High-frequency generation of transgenic zebrafish which reliably express GFP in whole muscles or the whole body by using promoters of zebrafish origin.

Despite a number of reports on transgenic zebrafish, there have been no reports on transgenic zebrafish in which the gene is under the control of a promoter of zebrafish origin. Neither have there been reports on transgenic zebrafish in which the gene is under the control of a tissue-specific promoter/enhancer. To investigate whether it is possible to generate transgenic zebrafish which reliably express a reporter gene in specific tissues, we have isolated a zebrafish muscle-specific actin (alpha-actin) promoter and generated transgenic zebrafish in which the green fluorescent protein (GFP) reporter gene was driven by this promoter. In total, 41 GFP-expressing transgenic lines were generated with a frequency of as high as 21% (41 of 194), and GFP was specifically expressed throughout muscle cells in virtually all of the lines (40 of 41). Nonexpressing transgenic lines were rare. This demonstrates that a tissue-specific promoter can reliably drive reporter gene expression in transgenic zebrafish in a manner identical to the control of the endogeneous expression of the gene. Levels of GFP expression varied greatly from line to line; i.e., fluorescence was very weak in some lines, while it was extremely high in others. We also isolated a zebrafish cytoskeletal beta-actin promoter and generated transgenic zebrafish using a beta-actin-GFP construct.
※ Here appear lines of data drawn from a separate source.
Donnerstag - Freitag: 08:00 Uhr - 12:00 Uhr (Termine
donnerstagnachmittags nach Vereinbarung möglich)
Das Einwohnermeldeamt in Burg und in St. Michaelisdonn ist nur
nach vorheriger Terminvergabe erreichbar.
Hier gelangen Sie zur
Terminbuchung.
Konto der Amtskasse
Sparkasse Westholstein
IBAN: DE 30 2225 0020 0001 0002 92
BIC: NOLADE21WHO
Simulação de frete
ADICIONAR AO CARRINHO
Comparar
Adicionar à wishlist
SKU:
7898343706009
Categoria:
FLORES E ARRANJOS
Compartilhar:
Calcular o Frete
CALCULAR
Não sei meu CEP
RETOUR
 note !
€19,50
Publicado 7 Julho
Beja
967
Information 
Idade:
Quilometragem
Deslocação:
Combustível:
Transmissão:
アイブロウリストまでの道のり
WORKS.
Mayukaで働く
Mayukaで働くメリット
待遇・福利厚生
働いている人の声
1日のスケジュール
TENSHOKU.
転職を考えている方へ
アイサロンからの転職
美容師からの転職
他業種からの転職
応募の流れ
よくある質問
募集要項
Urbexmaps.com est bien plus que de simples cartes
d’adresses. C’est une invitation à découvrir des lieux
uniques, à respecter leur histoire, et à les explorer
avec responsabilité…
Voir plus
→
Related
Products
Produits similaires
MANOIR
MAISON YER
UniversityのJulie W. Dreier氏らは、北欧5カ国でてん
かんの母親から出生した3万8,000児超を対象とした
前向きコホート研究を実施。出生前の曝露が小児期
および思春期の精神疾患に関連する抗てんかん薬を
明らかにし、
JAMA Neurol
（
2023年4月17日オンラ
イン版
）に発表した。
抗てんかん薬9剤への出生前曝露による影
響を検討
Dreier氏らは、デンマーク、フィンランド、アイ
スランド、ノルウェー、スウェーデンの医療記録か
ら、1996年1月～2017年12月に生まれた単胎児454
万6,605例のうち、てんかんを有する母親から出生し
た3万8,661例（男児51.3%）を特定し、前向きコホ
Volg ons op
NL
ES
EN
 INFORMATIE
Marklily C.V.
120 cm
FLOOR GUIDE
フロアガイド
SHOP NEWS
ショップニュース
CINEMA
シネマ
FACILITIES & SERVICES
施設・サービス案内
In all of the four lines generated, GFP was expressed throughout the body like the beta-actin gene, demonstrating that consistent expression could also be achieved in this case. In the present study, we also examined the effects of factors which potentially affect the transgenic frequency or expression levels. The following results were obtained: (i) expression levels of GFP in the injected embryo were not strongly correlated to transgenic frequency; (ii) the effect of the NLS peptide (SV40 T antigen nuclear localization sequence), which has been suggested to facilitate the transfer of a transgene into embryonic nuclei, remained to be elusive; (iii) a plasmid vector sequence placed upstream of the construct might reduce the expression levels of the reporter gene.